### Task item
Work out how many lines of the records hold the string "каратеа", and reply with that number alone.

Excerpts from a dataset:
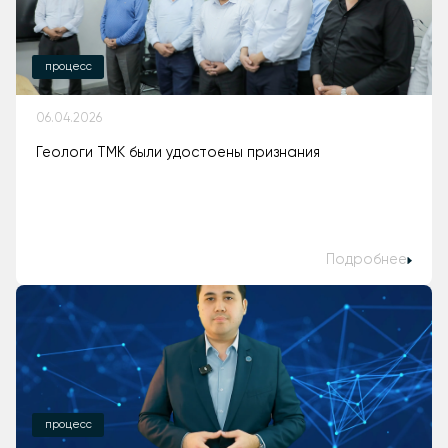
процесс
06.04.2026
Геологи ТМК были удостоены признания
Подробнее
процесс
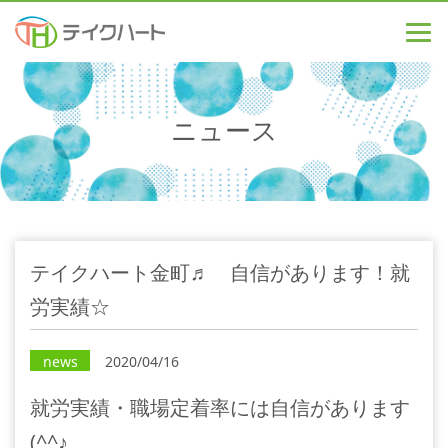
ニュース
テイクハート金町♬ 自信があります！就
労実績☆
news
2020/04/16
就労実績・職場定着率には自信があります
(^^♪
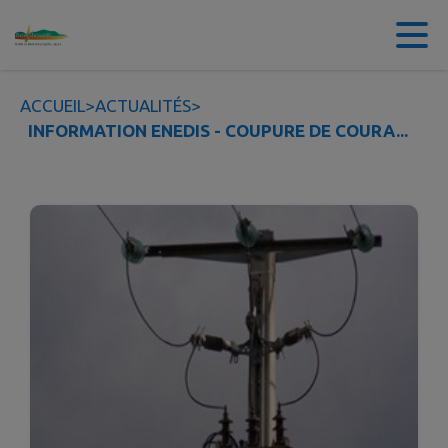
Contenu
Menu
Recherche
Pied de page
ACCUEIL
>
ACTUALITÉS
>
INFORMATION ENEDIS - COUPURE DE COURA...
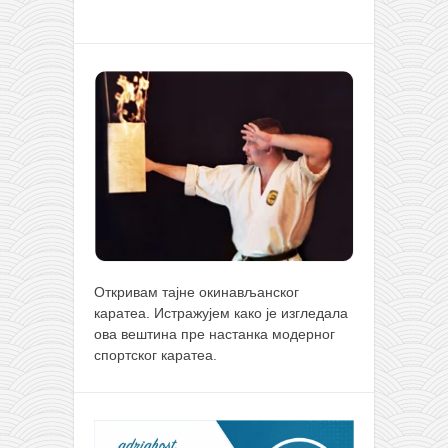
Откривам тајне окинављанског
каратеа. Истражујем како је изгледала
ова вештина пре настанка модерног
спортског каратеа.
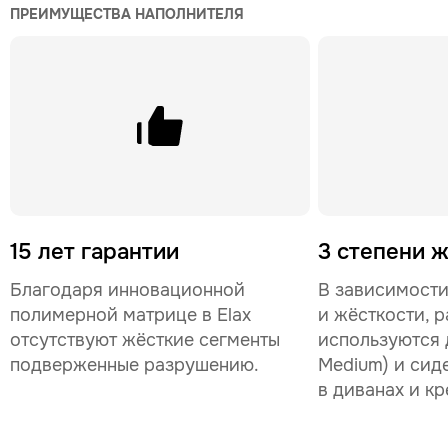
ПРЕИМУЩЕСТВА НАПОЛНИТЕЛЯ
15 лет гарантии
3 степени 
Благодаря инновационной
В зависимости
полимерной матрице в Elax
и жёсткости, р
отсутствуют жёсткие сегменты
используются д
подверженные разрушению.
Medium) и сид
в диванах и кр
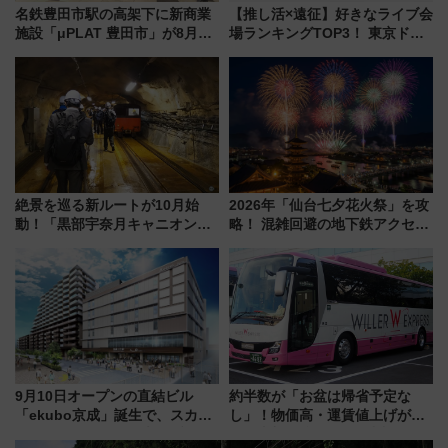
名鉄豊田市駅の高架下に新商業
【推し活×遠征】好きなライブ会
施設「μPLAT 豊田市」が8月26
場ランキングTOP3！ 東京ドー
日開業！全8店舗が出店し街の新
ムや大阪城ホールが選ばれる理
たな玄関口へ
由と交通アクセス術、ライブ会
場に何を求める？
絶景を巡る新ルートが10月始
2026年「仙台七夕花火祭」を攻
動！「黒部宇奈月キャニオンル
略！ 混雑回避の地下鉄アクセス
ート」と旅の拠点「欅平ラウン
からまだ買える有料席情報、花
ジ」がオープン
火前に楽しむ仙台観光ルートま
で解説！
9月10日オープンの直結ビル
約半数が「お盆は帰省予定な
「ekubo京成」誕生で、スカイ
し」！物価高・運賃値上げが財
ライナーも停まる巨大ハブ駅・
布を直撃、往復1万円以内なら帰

### Exercise result
2